食に関してこの両種はハエ、アブ、セミ、トンボ、小型のコガネムシ、ガの幼虫である青虫や毛虫などたいていの昆虫やクモを狩って幼虫に与えている。
これだけの融通性があれば、都市でも緑の多い環境なら、餌の調達は可能であろう。
この点、コガタスズメバチは行動半径が巣から普通は1キロ以内なので、市街地化が進み緑の環境が少なくなると未開発地へ退行を余儀なくされるだろう。

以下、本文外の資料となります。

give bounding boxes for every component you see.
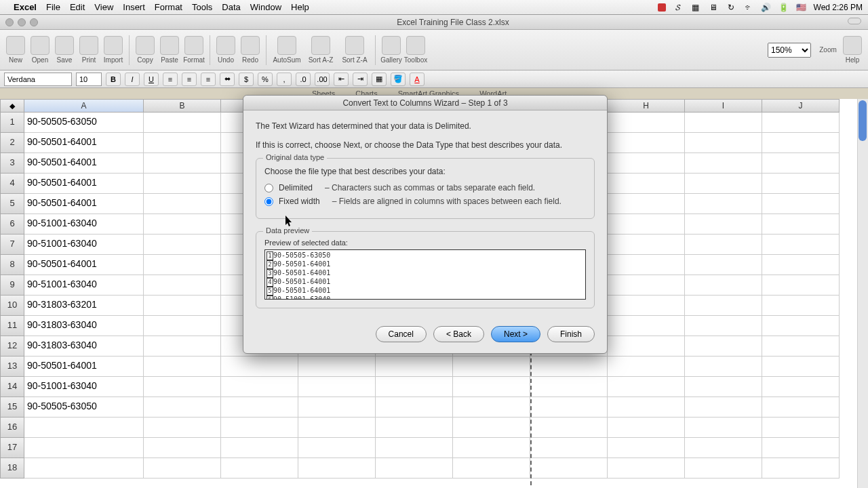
cell[interactable] bbox=[453, 377, 530, 397]
cell[interactable] bbox=[453, 418, 530, 438]
cell[interactable] bbox=[376, 357, 453, 377]
menu-window[interactable]: Window bbox=[250, 2, 281, 12]
cell[interactable] bbox=[685, 214, 762, 235]
cell[interactable]: 90-31803-63201 bbox=[24, 296, 144, 316]
tb-autosum[interactable]: AutoSum bbox=[271, 36, 303, 64]
cell[interactable]: 90-50501-64001 bbox=[24, 153, 144, 174]
select-all-corner[interactable]: ◆ bbox=[0, 99, 24, 113]
cell[interactable] bbox=[762, 113, 840, 133]
cell[interactable] bbox=[144, 438, 221, 458]
cell[interactable] bbox=[762, 255, 840, 275]
cell[interactable] bbox=[685, 357, 762, 377]
cell[interactable] bbox=[530, 397, 608, 418]
cell[interactable] bbox=[685, 153, 762, 174]
cell[interactable] bbox=[144, 377, 221, 397]
cell[interactable] bbox=[376, 397, 453, 418]
row-header[interactable]: 5 bbox=[0, 194, 24, 214]
indent-left-button[interactable]: ⇤ bbox=[334, 73, 349, 86]
cell[interactable]: 90-50505-63050 bbox=[24, 397, 144, 418]
cell[interactable] bbox=[144, 113, 221, 133]
indent-right-button[interactable]: ⇥ bbox=[353, 73, 368, 86]
cell[interactable] bbox=[144, 255, 221, 275]
row-header[interactable]: 2 bbox=[0, 133, 24, 153]
cell[interactable]: 90-50501-64001 bbox=[24, 357, 144, 377]
tb-toolbox[interactable]: Toolbox bbox=[404, 36, 427, 64]
scroll-thumb[interactable] bbox=[859, 100, 867, 141]
cell[interactable] bbox=[762, 214, 840, 235]
cell[interactable] bbox=[144, 296, 221, 316]
cell[interactable] bbox=[221, 438, 298, 458]
row-header[interactable]: 17 bbox=[0, 438, 24, 458]
menu-help[interactable]: Help bbox=[291, 2, 309, 12]
cell[interactable] bbox=[685, 255, 762, 275]
cell[interactable] bbox=[221, 357, 298, 377]
cell[interactable] bbox=[298, 397, 376, 418]
cell[interactable] bbox=[762, 174, 840, 194]
cell[interactable] bbox=[144, 194, 221, 214]
tb-zoom[interactable]: Zoom bbox=[816, 46, 840, 54]
cell[interactable] bbox=[608, 336, 685, 357]
tb-help[interactable]: Help bbox=[841, 36, 864, 64]
cell[interactable] bbox=[144, 235, 221, 255]
cell[interactable] bbox=[221, 418, 298, 438]
cell[interactable] bbox=[144, 133, 221, 153]
cell[interactable] bbox=[298, 377, 376, 397]
cell[interactable] bbox=[685, 397, 762, 418]
percent-button[interactable]: % bbox=[258, 73, 273, 86]
row-header[interactable]: 15 bbox=[0, 397, 24, 418]
cell[interactable] bbox=[453, 397, 530, 418]
cell[interactable] bbox=[685, 438, 762, 458]
cell[interactable] bbox=[530, 377, 608, 397]
tb-sort-az[interactable]: Sort A-Z bbox=[304, 36, 337, 64]
cell[interactable] bbox=[762, 275, 840, 296]
cell[interactable] bbox=[608, 194, 685, 214]
cell[interactable] bbox=[762, 316, 840, 336]
cell[interactable] bbox=[685, 377, 762, 397]
cell[interactable] bbox=[298, 357, 376, 377]
cell[interactable] bbox=[24, 438, 144, 458]
cell[interactable] bbox=[608, 397, 685, 418]
decrease-decimal-button[interactable]: .0 bbox=[296, 73, 311, 86]
cell[interactable] bbox=[685, 133, 762, 153]
cell[interactable] bbox=[530, 458, 608, 479]
cell[interactable] bbox=[221, 397, 298, 418]
cell[interactable] bbox=[762, 438, 840, 458]
menu-edit[interactable]: Edit bbox=[70, 2, 85, 12]
underline-button[interactable]: U bbox=[144, 73, 159, 86]
cell[interactable] bbox=[762, 133, 840, 153]
row-header[interactable]: 4 bbox=[0, 174, 24, 194]
cell[interactable] bbox=[144, 357, 221, 377]
cell[interactable] bbox=[376, 458, 453, 479]
col-header-B[interactable]: B bbox=[144, 99, 221, 113]
cell[interactable] bbox=[762, 458, 840, 479]
cell[interactable] bbox=[685, 296, 762, 316]
next-button[interactable]: Next > bbox=[491, 326, 540, 342]
cell[interactable] bbox=[762, 153, 840, 174]
cell[interactable] bbox=[453, 357, 530, 377]
cell[interactable]: 90-50501-64001 bbox=[24, 194, 144, 214]
tb-new[interactable]: New bbox=[4, 36, 27, 64]
cell[interactable] bbox=[608, 235, 685, 255]
cell[interactable] bbox=[762, 357, 840, 377]
cell[interactable] bbox=[685, 458, 762, 479]
cell[interactable] bbox=[298, 458, 376, 479]
bold-button[interactable]: B bbox=[106, 73, 121, 86]
cell[interactable] bbox=[144, 153, 221, 174]
menu-insert[interactable]: Insert bbox=[123, 2, 145, 12]
font-name-select[interactable] bbox=[4, 73, 72, 86]
cell[interactable] bbox=[608, 113, 685, 133]
cell[interactable] bbox=[608, 377, 685, 397]
minimize-button[interactable] bbox=[18, 18, 26, 26]
cell[interactable] bbox=[608, 458, 685, 479]
cell[interactable] bbox=[685, 275, 762, 296]
row-header[interactable]: 8 bbox=[0, 255, 24, 275]
col-header-A[interactable]: A bbox=[24, 99, 144, 113]
cell[interactable] bbox=[608, 275, 685, 296]
menu-file[interactable]: File bbox=[46, 2, 60, 12]
cell[interactable] bbox=[608, 316, 685, 336]
cell[interactable] bbox=[685, 336, 762, 357]
row-header[interactable]: 12 bbox=[0, 336, 24, 357]
currency-button[interactable]: $ bbox=[239, 73, 254, 86]
font-size-select[interactable] bbox=[76, 73, 102, 86]
borders-button[interactable]: ▦ bbox=[372, 73, 387, 86]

ただし、このスズメバチは営巣規模が小さいのでそれほどたくさんの餌を必要としないから、営巣場所となる生け垣や庭木などがたくさんあるような住宅地ではじゅうぶんにやっていける。
小まわりがきくといえるだろう。
これにたいして、キイロスズメバチは営巣規模が格段に大きい。直径 40〜80センチ、高さ 60〜90センチという巨大な巣を軒下などにぶら下げるのだ。
住宅地は営巣場所となる人家などには事欠かない。しかし、幼虫の餌として多量の昆虫やクモを必要とするため、巣のまわりだけではとてもまかないきれない。
そこで、数キロに及ぶ行動半径によって、住宅地に営巣したとしても近くに未開発の山野などがあれば、そこへ出かけて食物を調達することができる。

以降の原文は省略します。